Evan Kelly  7:32  Yeah, that's that's obviously the biggest sort of the biggest piece there. So it's clear you don't believe assigning blame is productive, of course. But where do you think we need to be directing our energy instead?
Jeanne Hansen  7:44  Well, I sat back for the last year and just kind of thought of different things, but was waiting to see what would come up out of this report from the coroner's office, what the government might want to do, no point reinventing the wheel, if there's things that are going to be put into place. But there's a lot of gaps in what's come out that need to be filled. A lot of it is just awareness, and trying to figure out different ways to fill those gaps. And sometimes, there's not enough funding, there's not enough time, there's not enough people, there's not enough for the government to do. So it's kind of up to us to take some personal responsibility to try and fill those gaps. And that's what I'm trying to do.
Evan Kelly  8:31  And you're creating sort of I guess we've got a Facebook page up and what else are you doing to try and raise awareness to get people motivated to sort of, you know, maybe look out for each other a little better? 
Jeanne Hansen  8:41  Well, a lot of things like this, media, we've done some reports, some print, some news reports, the Facebook page, email, anybody can reach out and say, hey, what can I do? Can I donate a fan? Can I, I work for an air conditioning company, and I want to see about what we can do to help, or just... it doesn't have to be money. It doesn't have to be anything like that. If you don't have those, maybe you live in a building that is a little bit older that doesn't have central AC or anything like that. And maybe you can volunteer to coordinate door knockers in your building to just go and check on people. It can be something as simple as just putting a signup sheet down in your lobby that anybody can sign up for and say they are they want to be a volunteer to help knock on doors or they want to be put on a list to make sure that someone comes check in on them.
Evan Kelly  9:40  Now you do have a Facebook page do you have the handle for them?
Jeanne Hansen  9:44  It's Tracey's legacy, "T-r-a-c-e-y-s-l-e-g-a-c-y," it is a Facebook group and there is a Facebook page and they'll direct to each other.

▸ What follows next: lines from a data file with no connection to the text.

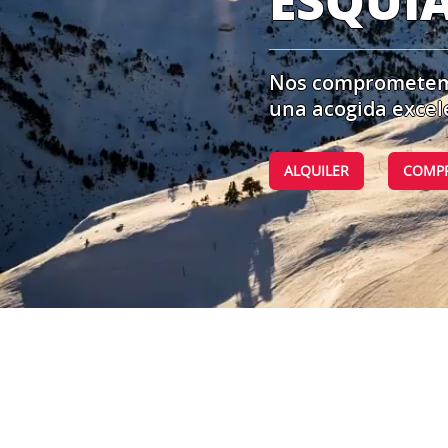
ESQUI
Nos comprometemos
una acogida excel
ALQUILER
COMPR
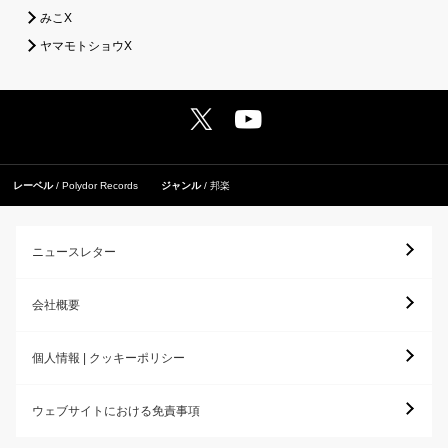
みこX
ヤマモトショウX
レーベル
Polydor Records
ジャンル
邦楽
ニュースレター
会社概要
個人情報 | クッキーポリシー
ウェブサイトにおける免責事項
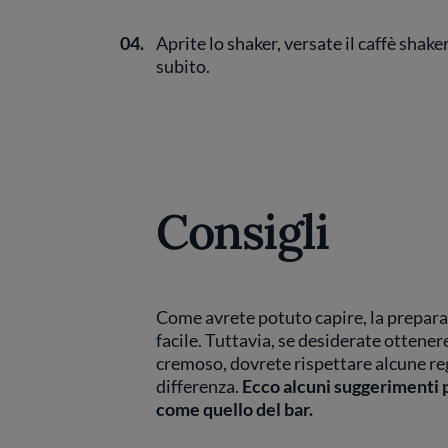
04.
Aprite lo shaker, versate il caffè shake
subito.
Consigli
Come avrete potuto capire, la prepar
facile. Tuttavia, se desiderate ottene
cremoso, dovrete rispettare alcune re
differenza.
Ecco alcuni suggerimenti 
come quello del bar.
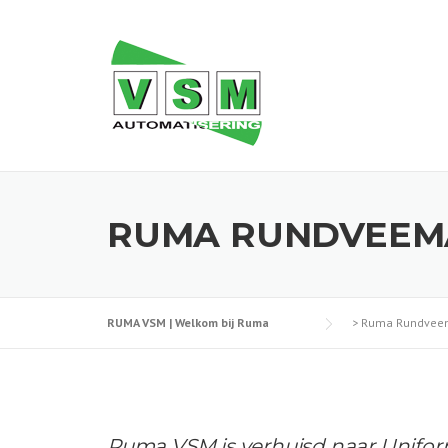
Skip
to
content
RUMA RUNDVEEM
RUMA VSM | Welkom bij Ruma
>
Ruma Rundvee
Ruma VSM is verhuisd naar Unifor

Now what is, what can people find on this Facebook page?
Oh just information they can reach out through the Facebook page if they need some assistance if they need some direction as to where to go, what to do, awareness things we do posts about simple things that people can do for themselves and for their loved ones to help stave off the heat to keep their core temperatures down, doesn't have to be 40 degrees outside just as much as 30, 32. And you can start having some issues with heat exhaustion, which then can lead to heat stroke and possibly death. It doesn't have to be air conditioning units in every building. Sometimes that's not possible. I know a lot of people will say things about oh, we need, the government needs to give everybody an air conditioning unit. Oh, you know, it's there's older buildings that can't support it electrically. There's issues with people not understanding how to run it, there's people that are afraid that they run it that now their heating bills, or their electricity bill is going to go up too high, and they can't afford to pay it. There's certain issues with people who do have those, but aren't allowed to use them by their, either their strata or the building manager because it ruins the aesthetics of the building outside. So they don't want to have those. So there's certain rules and things that could be advocated for to make some changes, to make sure people are able to cool down their buildings, just because the temperature cools down outside at night, some of these buildings will keep retaining it like a convection oven.

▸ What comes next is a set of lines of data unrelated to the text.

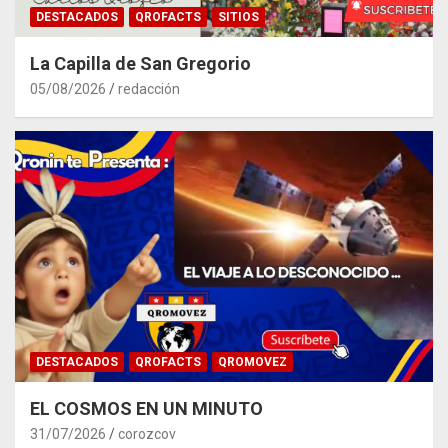
DESTACADOS
QROFACTS
SITIOS
La Capilla de San Gregorio
05/08/2026
redacción
DESTACADOS
QROFACTS
QROMOVEZ
EL COSMOS EN UN MINUTO
31/07/2026
corozcov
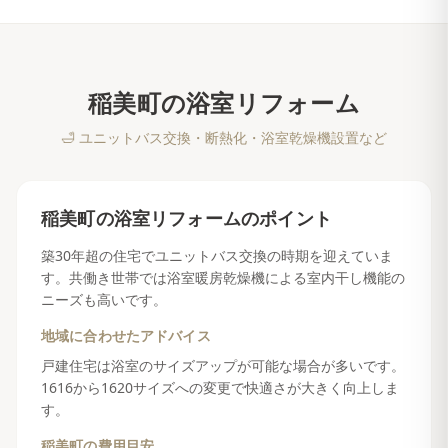
稲美町
の
浴室リフォーム
🛁
ユニットバス交換・断熱化・浴室乾燥機設置など
稲美町
の
浴室リフォーム
のポイント
築30年超の住宅でユニットバス交換の時期を迎えていま
す。共働き世帯では浴室暖房乾燥機による室内干し機能の
ニーズも高いです。
地域に合わせたアドバイス
戸建住宅は浴室のサイズアップが可能な場合が多いです。
1616から1620サイズへの変更で快適さが大きく向上しま
す。
稲美町
の費用目安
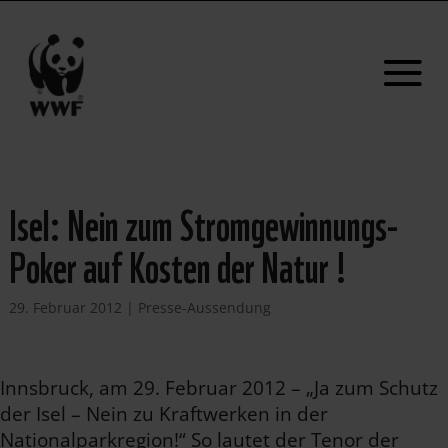
Isel: Nein zum Stromgewinnungs-
Poker auf Kosten der Natur !
29. Februar 2012
|
Presse-Aussendung
Innsbruck, am 29. Februar 2012 – „Ja zum Schutz
der Isel – Nein zu Kraftwerken in der
Nationalparkregion!“ So lautet der Tenor der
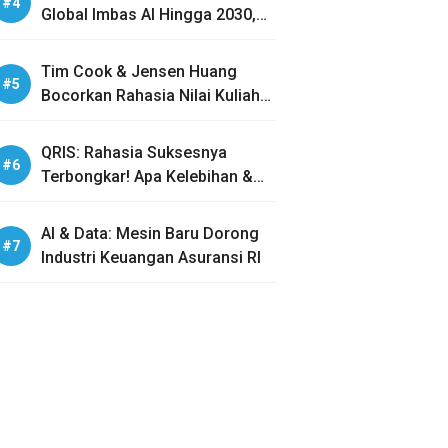
Global Imbas AI Hingga 2030,
Benarkah?
Tim Cook & Jensen Huang
Bocorkan Rahasia Nilai Kuliah
Generasi Z
QRIS: Rahasia Suksesnya
Terbongkar! Apa Kelebihan &
Bahayanya?
AI & Data: Mesin Baru Dorong
Industri Keuangan Asuransi RI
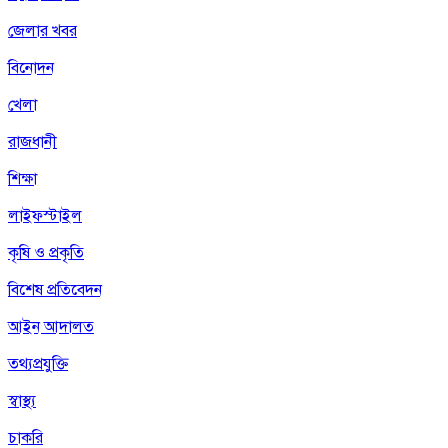
জেলার খবর
বিনোদন
খেলা
রাজধানী
শিক্ষা
লাইফস্টাইল
কৃষি ও প্রকৃতি
বিশেষ প্রতিবেদন
আইন আদালত
তথ্যপ্রযুক্তি
স্বাস্থ্য
চাকরি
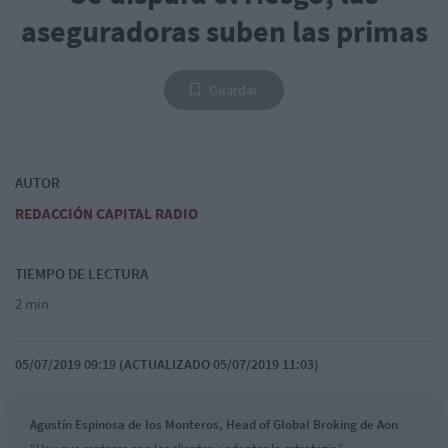
aseguradoras suben las primas
Guardar
AUTOR
REDACCIÓN CAPITAL RADIO
TIEMPO DE LECTURA
2 min
05/07/2019 09:19 (ACTUALIZADO 05/07/2019 11:03)
Agustín Espinosa de los Monteros, Head of Global Broking de Aon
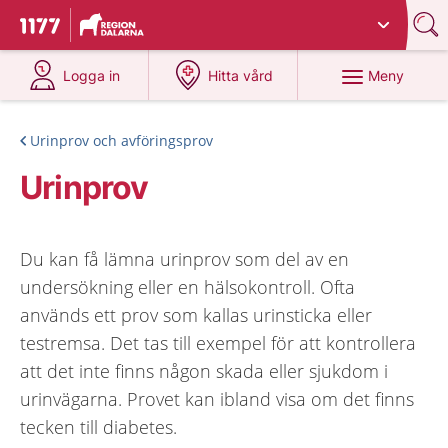
Du har valt region
Dalarna
.
Till startsidan för 1177
på 1177.se
på 1177.se
Meny
Logga in
Hitta vård
Urinprov och avföringsprov
Urinprov
Du kan få lämna urinprov som del av en
undersökning eller en hälsokontroll. Ofta
används ett prov som kallas urinsticka eller
testremsa. Det tas till exempel för att kontrollera
att det inte finns någon skada eller sjukdom i
urinvägarna. Provet kan ibland visa om det finns
tecken till diabetes.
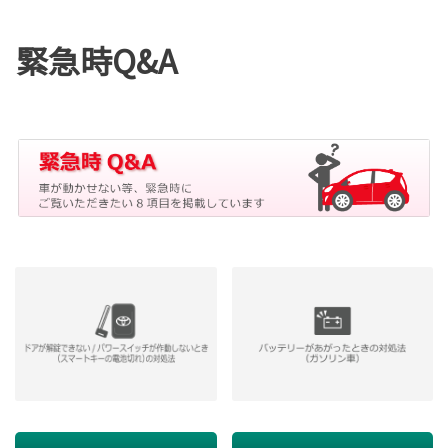
緊急時Q&A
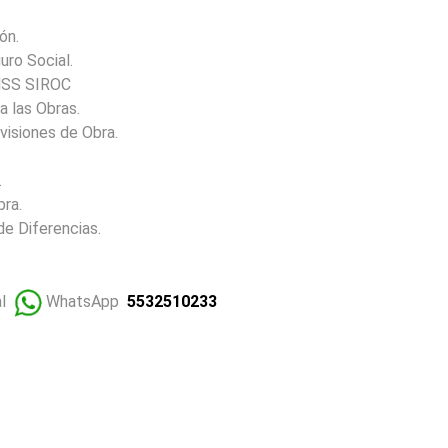
ón.
uro Social.
IMSS SIROC
a las Obras.
visiones de Obra.
.
bra.
de Diferencias.
al
WhatsApp
5532510233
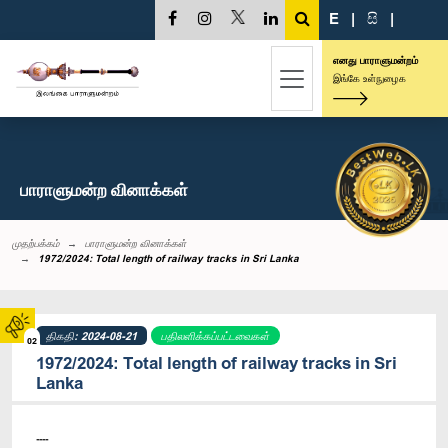
E
|
සි
|
எனது பாராளுமன்றம்
இங்கே உள்நுழைக
பாராளுமன்ற வினாக்கள்
முதற்பக்கம்
பாராளுமன்ற வினாக்கள்
1972/2024: Total length of railway tracks in Sri Lanka
திகதி: 2024-08-21
பதிலளிக்கப்பட்டவைகள்
02
1972/2024: Total length of railway tracks in Sri
Lanka
----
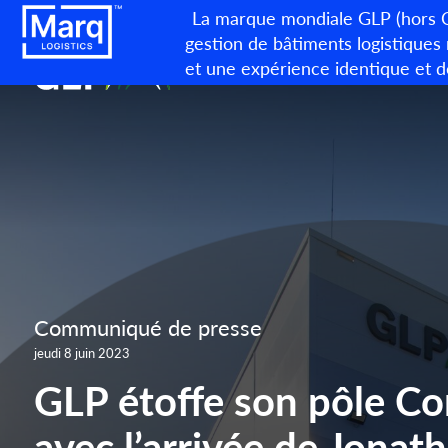
La marque mondiale GLP (hors Ch
gestion de bâtiments logistiques
et une expérience identique et d
Communiqué de presse
jeudi 8 juin 2023
GLP étoffe son pôle Co
avec l’arrivée de Jona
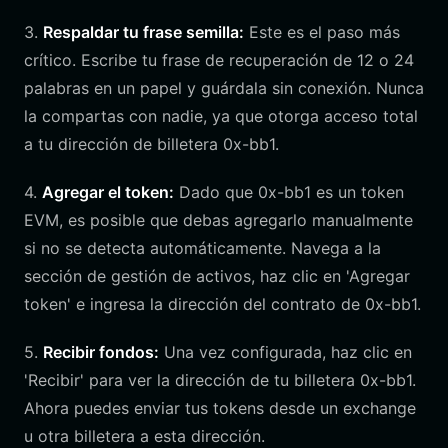
3.
Respaldar tu frase semilla:
Este es el paso más
crítico. Escribe tu frase de recuperación de 12 o 24
palabras en un papel y guárdala sin conexión. Nunca
la compartas con nadie, ya que otorga acceso total
a tu dirección de billetera 0x-bb1.
4.
Agregar el token:
Dado que 0x-bb1 es un token
EVM, es posible que debas agregarlo manualmente
si no se detecta automáticamente. Navega a la
sección de gestión de activos, haz clic en 'Agregar
token' e ingresa la dirección del contrato de 0x-bb1.
5.
Recibir fondos:
Una vez configurada, haz clic en
'Recibir' para ver la dirección de tu billetera 0x-bb1.
Ahora puedes enviar tus tokens desde un exchange
u otra billetera a esta dirección.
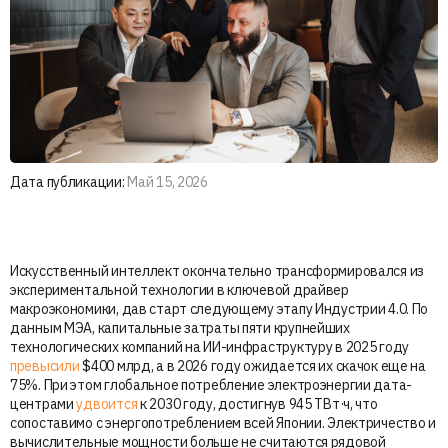
Дата публикации:
Май 15, 2026
Искусственный интеллект окончательно трансформировался из
экспериментальной технологии в ключевой драйвер
макроэкономики, дав старт следующему этапу Индустрии 4.0. По
данным МЭА, капитальные затраты пяти крупнейших
технологических компаний на ИИ-инфраструктуру в 2025 году
превысили
$400 млрд, а в 2026 году ожидается их скачок еще на
75%. При этом глобальное потребление электроэнергии дата-
центрами
удвоится
к 2030 году, достигнув 945 ТВт·ч, что
сопоставимо с энергопотреблением всей Японии. Электричество и
вычислительные мощности больше не считаются рядовой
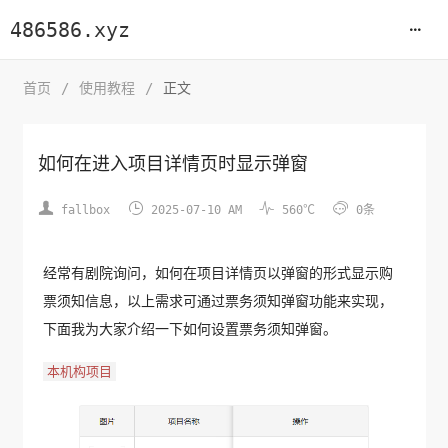
486586.xyz
首页
/
使用教程
/
正文
如何在进入项目详情页时显示弹窗




fallbox
2025-07-10 AM
560℃
0条
经常有剧院询问，如何在项目详情页以弹窗的形式显示购
票须知信息，以上需求可通过票务须知弹窗功能来实现，
下面我为大家介绍一下如何设置票务须知弹窗。
本机构项目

Evan Kelly  11:35  So there, certainly there's lots of bylaws or whatever rules or strata rules, things can be put in place. But to me, it just seems like you know, we all have, we all have relatives, we all have older people in our lives, we all have people with disabilities in our lives, I mean, 25% of the country, say they have a disability, we've got people with mental illness issues. Seems to me we really, as a society have to be just more aware of these people in our lives. And be more compassionate.

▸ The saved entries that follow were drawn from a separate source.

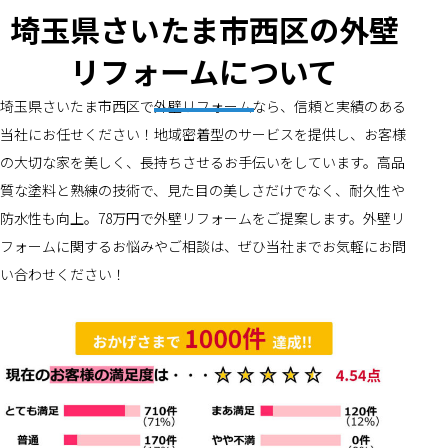
埼玉県さいたま市西区の外壁
リフォームについて
埼玉県さいたま市西区で外壁リフォームなら、信頼と実績のある
当社にお任せください！地域密着型のサービスを提供し、お客様
の大切な家を美しく、長持ちさせるお手伝いをしています。高品
質な塗料と熟練の技術で、見た目の美しさだけでなく、耐久性や
防水性も向上。78万円で外壁リフォームをご提案します。外壁リ
フォームに関するお悩みやご相談は、ぜひ当社までお気軽にお問
い合わせください！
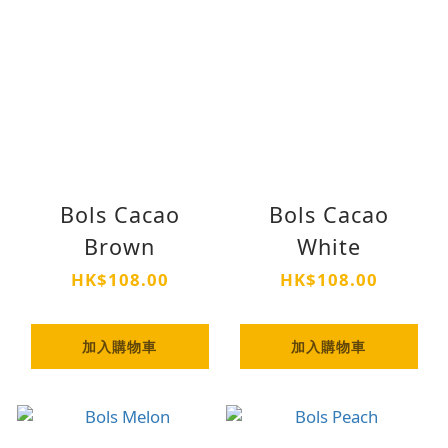
Bols Cacao
Bols Cacao
Brown
White
HK$108.00
HK$108.00
加入購物車
加入購物車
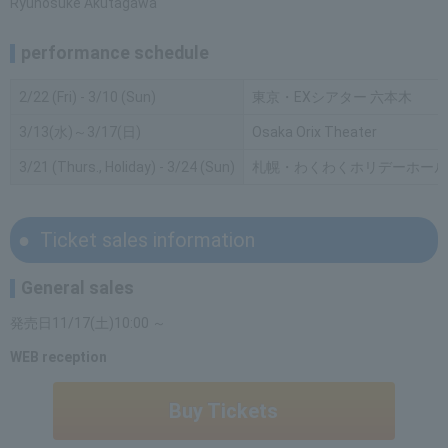
Ryunosuke Akutagawa
performance schedule
2/22 (Fri) - 3/10 (Sun)
東京・EXシアター 六本木
3/13(水)～3/17(日)
Osaka Orix Theater
3/21 (Thurs., Holiday) - 3/24 (Sun)
札幌・わくわくホリデーホール
Ticket sales information
General sales
発売日11/17(土)10:00 ～
WEB reception
Buy Tickets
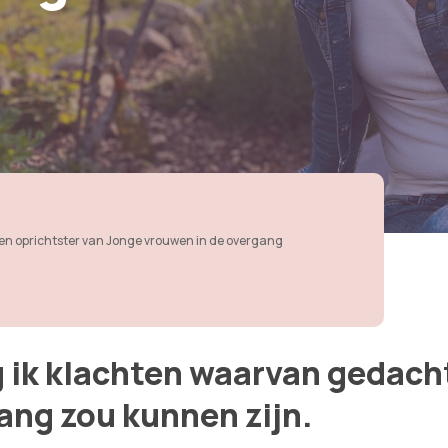
en oprichtster van Jonge vrouwen in de overgang
 ik klachten waarvan gedach
ang zou kunnen zijn.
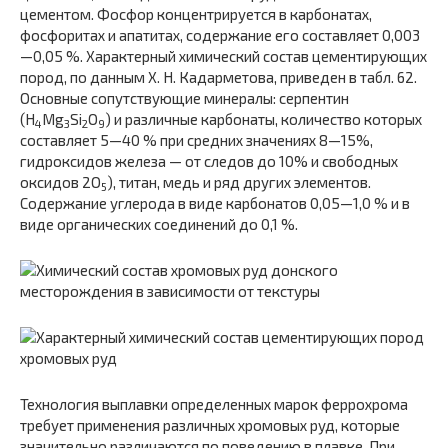
цементом. Фосфор концентрируется в карбонатах,
фосфоритах и апатитах, содержание его составляет 0,003
—0,05 %. Характерный химический состав цементирующих
пород, по данным X. Н. Кадарметова, приведен в табл. 62.
Основные сопутствующие минералы: серпентин
(Н
Мg
Si
O
) и различные карбонаты, количество которых
4
3
2
9
составляет 5—40 % при средних значениях 8—15%,
гидроксидов железа — от следов до 10% и свободных
оксидов 2O
), титан, медь и ряд других элементов.
5
Содержание углерода в виде карбонатов 0,05—1,0 % и в
виде органических соединений до 0,1 %.
Технология выплавки определенных марок феррохрома
требует применения различных хромовых руд, которые
значительно различаются по поведению в плавке. При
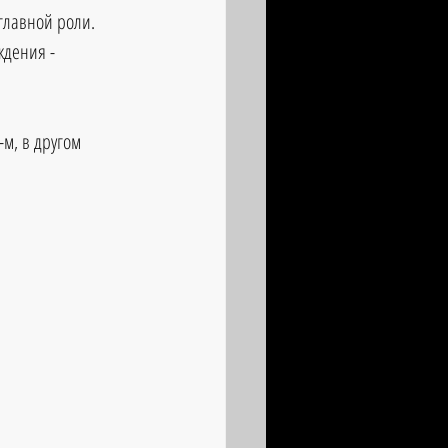
главной роли. 
ждения -
м, в другом 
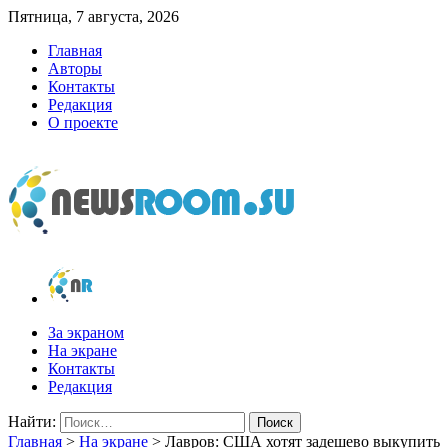
Пятница, 7 августа, 2026
Главная
Авторы
Контакты
Редакция
О проекте
newsroom.su
Новости о новостях
За экраном
На экране
Контакты
Редакция
Найти:
Главная
>
На экране
>
Лавров: США хотят задешево выкупить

Jeanne Hansen  12:05  Yeah. And the awareness is the biggest thing right now. Everybody's aware of what happened last year, and it's to keep the awareness going that you know, this issue with temperatures getting hotter, and that sort of thing is not going away. And just making sure that, you know, the first thing we should be doing is making a plan. Making a plan for ourselves, making a plan for our loved ones, making a plan for clients and that sort of thing to know, okay, this is the steps we need to take. This is how we need to build the information to get to people that's easy to follow. Things that are easy to do and inexpensive to do to help them keep cooler, and have that plan ready. So that when things do start heating up, they can start enacting some of those plans.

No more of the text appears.